Compilers are what u need to use for most software developments.
It doesn't make sense to compare assembled programs because assem-
blers are just not practical unless under demanding situations.
One main reason why the Mac is slower than MS-DOS machines in
benchmarks is because Mac compilers are less developed than MS-DOS
compilers but it's a fact that everybody has to live with. The most
important fact is we are not comparing the raw processors here.

>
>Comparing a 2.5 MHz GS to an 8MHz Mac, the GS actually won the Sieve
>race, came close in others, and managed to hold some ground on the
>rest... Remember, the average 65816 cycles/instruction is ~5, while the
>minimum cycles/instruction on a 68000 series is ~4 (and goes up steeply
>from there in increments of 2 or 4 cycles (can't remember which, just
>remember seing instructions which took over 20 cycles to execute)...)
65816 takes 3 cycles to read a 16-bit word, the 68000/010 4 cycles
and the 68020/030 3 cycles for a 32-bit long word. The 030 has a
special burst fill mode that takes in 4 32-bit long words in 5
cycles! This is not implemented on the IIcx and SE/30 but on the
IIci. On top of that, the 030 comes with data and code caches of
32 32-bit long words each. The overlapping of instruction 
execution is such that instructions can take *0 cycles* to
execute. The 68040 is typically 3 to 4 times the speed of the
030 at the same clock rate. While people are still trying to
confirm the presence of a 20Mhz 816 (and the IIGS has the 2.8Mhz
one), the maximum clock rate for the 030 is now at 50Mhz.

>
>Don't under-estimate the power of the 65816 - even though it lacks some
>instructions (notably MUL and DIV) and some other features
>(multitudinous registers), but it is also more efficient and has some
>unique features of its own (direct page, fast increments, etc...)
>
Neither the 680x0 nor the 658xx families are true RISC chips. It'll be
interesting to watch for the next generation (68040 and 65832). A 68040
Mac (and NeXT) will probably make the debut by the end of the year. But for
now the fast-increments is equivalent to the ADDQ and SUBQ on the 680x0
(with the choice of more data registers), the direct page, a bigger but
more limited version of the 680x0's 8 data and 8 address registers.

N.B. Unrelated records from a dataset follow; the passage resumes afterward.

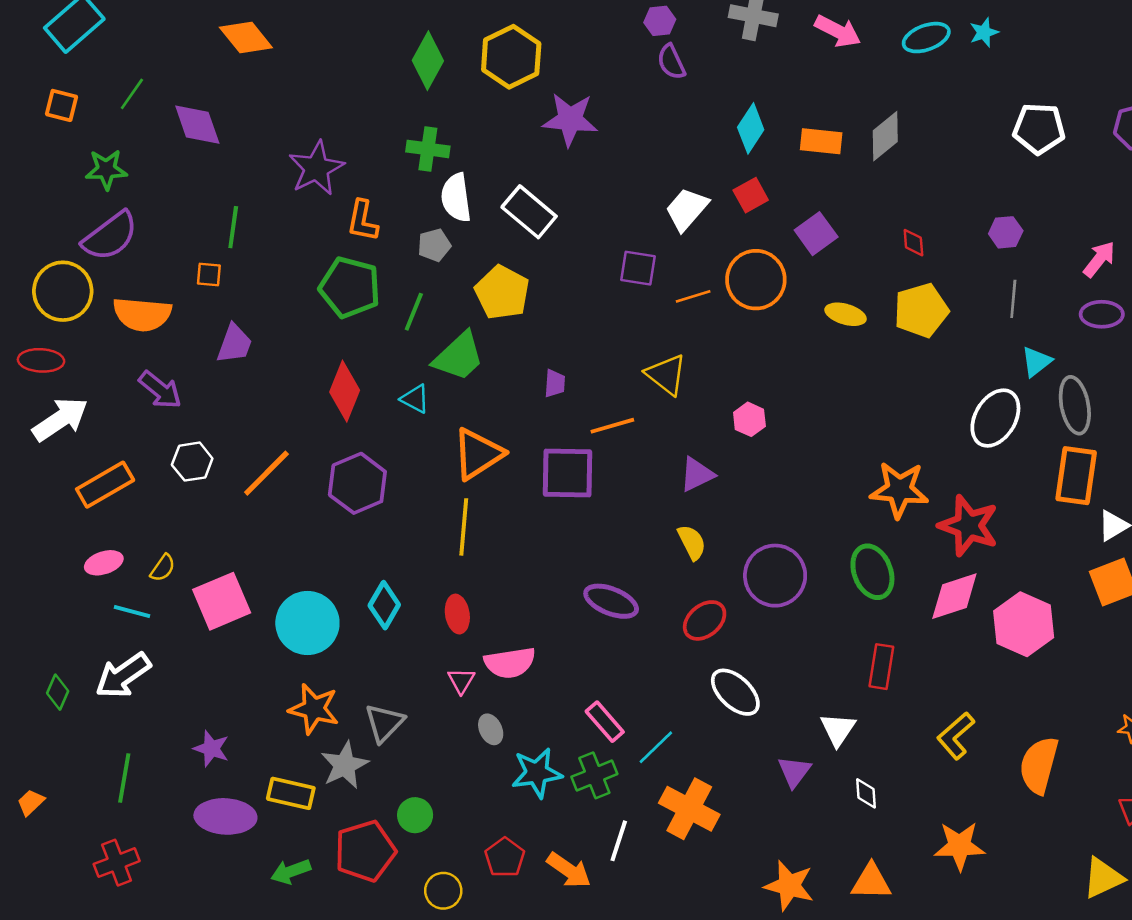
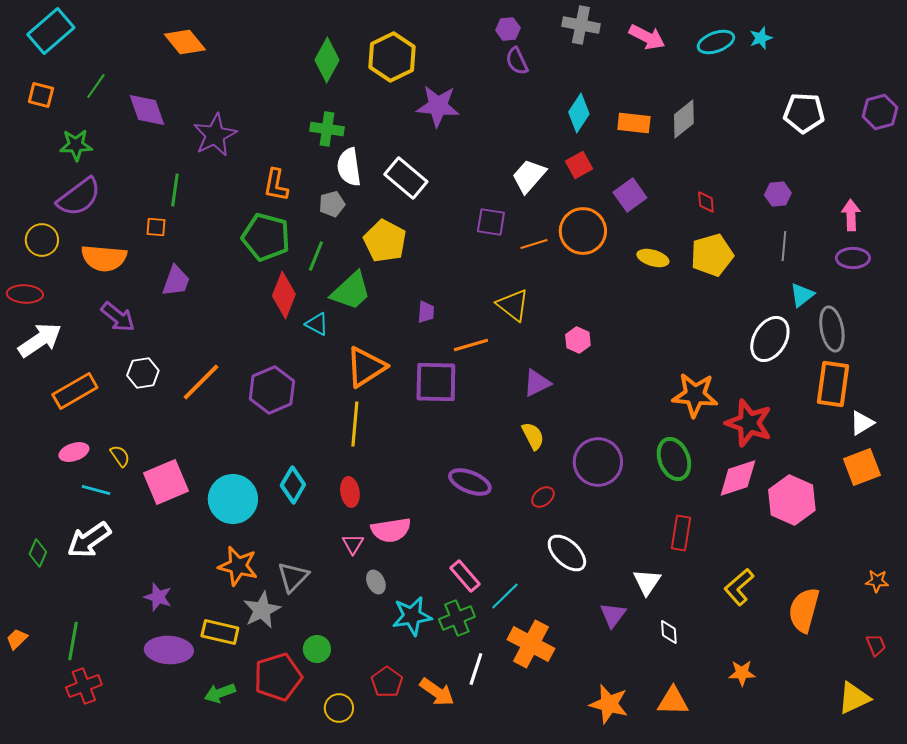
purple star: (316, 168) -> (215, 135), moved
pink arrow: (1099, 259) -> (851, 215), turned -40
yellow circle: (63, 291) -> (42, 240), size x0.7
red diamond: (345, 391) -> (284, 295), moved
yellow semicircle: (163, 568) -> (120, 456), turned -70
red ellipse: (705, 620) -> (543, 497), size x0.7
green line: (124, 778) -> (73, 641), moved
orange star: (960, 846) -> (742, 673), size x0.7

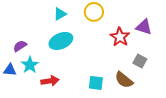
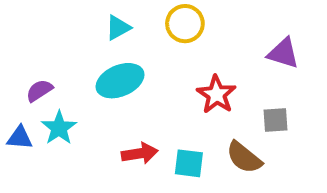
red star: (120, 37) -> (216, 94), moved
gray square: (140, 61) -> (275, 120), turned -32
red arrow: (50, 81) -> (140, 153), moved

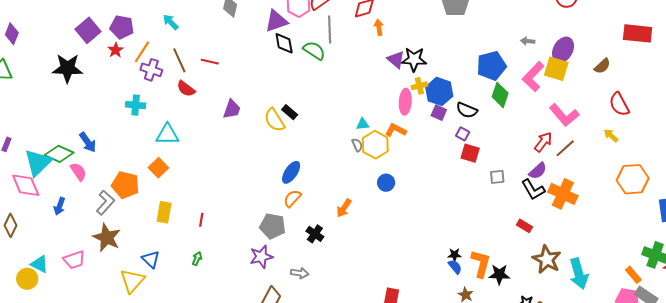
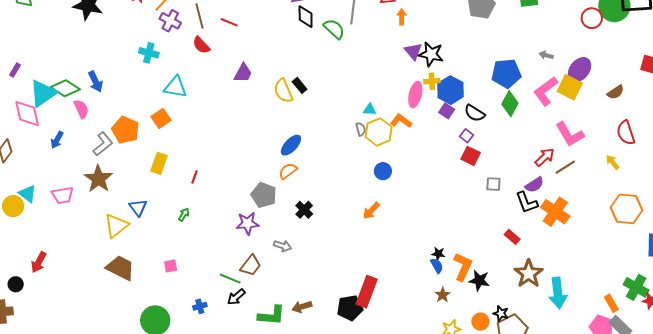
orange arrow: (344, 208) -> (371, 211), moved

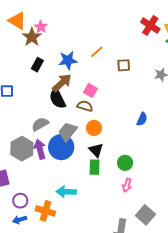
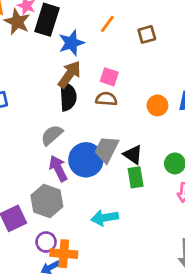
black rectangle: (37, 65) -> (47, 20), moved, size x1.6
black semicircle: (57, 99) -> (68, 96), turned -145
orange circle: (94, 128) -> (157, 105), moved
gray trapezoid: (68, 132) -> (107, 149), moved
gray hexagon: (22, 149) -> (47, 201), moved
orange cross: (45, 211) -> (64, 254), moved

My Dhrystone timings on APW C and THINK C:

APple IIGS w/o Transwarp  162/sec
Apple IIGS w Transwarp    274/sec
Mac Plus                  854/sec
Mac SE                   1035/sec
Mac SE/30                4300/sec

Timings I didn't do:

Apple IIe                  60/sec
Accorn Archimedes        5100/sec
NeXT                     5800/sec
DEC Vax 11/780 mini      2100/sec
Typical 25Mhz 386-clone  7000+/sec

By the way, Sieve under THINK C on my SE/30 takes abt 3.9s for 100 iterations
It takes about 56s under Orca/Pascal and almost 70 to 90s for APW C.